Processing large geotiff using python

A great feature of raster data is that it often allows block-wise processing. You can "break" the raster up into rectangular windows to reduce the memory footprint of your process, or to process blocks in parallel and get results faster.

The documentation for GDAL's Python bindings is thin and examples of getting raster windows using ReadAsArray() are scarce, but I found this in the GDAL tests: https://github.com/OSGeo/gdal/blob/77544764f51420e42468641fc3d5a087f8ea6d8f/autotest/gcore/numpy_rw.py#L115. Pass in some offsets and width and height of your window and you have a band subset as a numpy array.

To apply this in your program, loop over blocks of the raster, and within that loop over the bands of the raster.


When you ReadAsArray(), you're creating a numpy array, which essentially means you're loading it to memory. For a 30GB TIF, expect something around that ballpark. Meaning, you'll only even be able to work with it if you have a 64GB+ workstation or server. And even then, it's not desirable.

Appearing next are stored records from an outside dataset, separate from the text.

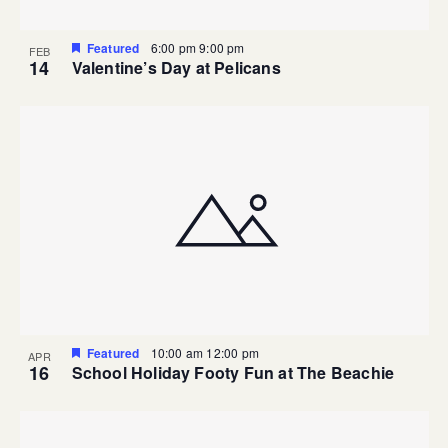
Featured
6:00 pm
9:00 pm
FEB
14
Valentine’s Day at Pelicans
Featured
10:00 am
12:00 pm
APR
16
School Holiday Footy Fun at The Beachie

For larger rasters, consider working with blocks. Here is a good tutorial on this (starting from page 24). Notice, however, that this document was writen for an older version of GDAL. Since version 2.0, getting the custom block size of a raster is done with GDALRasterBand::GetBlockSize() method.

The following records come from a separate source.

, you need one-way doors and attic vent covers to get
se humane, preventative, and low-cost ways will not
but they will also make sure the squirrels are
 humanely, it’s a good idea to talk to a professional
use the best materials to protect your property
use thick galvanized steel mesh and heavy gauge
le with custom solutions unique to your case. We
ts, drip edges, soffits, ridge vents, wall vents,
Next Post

Also take in mind that a raster is most efficiently iterated over its default block size (each raster format will have its own). However, the block type of a TIFF can be tile or strip. Tile means a rectangular block, and TIFFs created with GDAL default to that (a 256x256 tile, specifically), but TIFFs with strip type have blocks that span the entire width of the raster, and may even be only one row high. This not only difficults certain processes (such as kernel), but may also be too memory-intensive. Check your block size beforehand, and, if a strip, choose a personalized block size.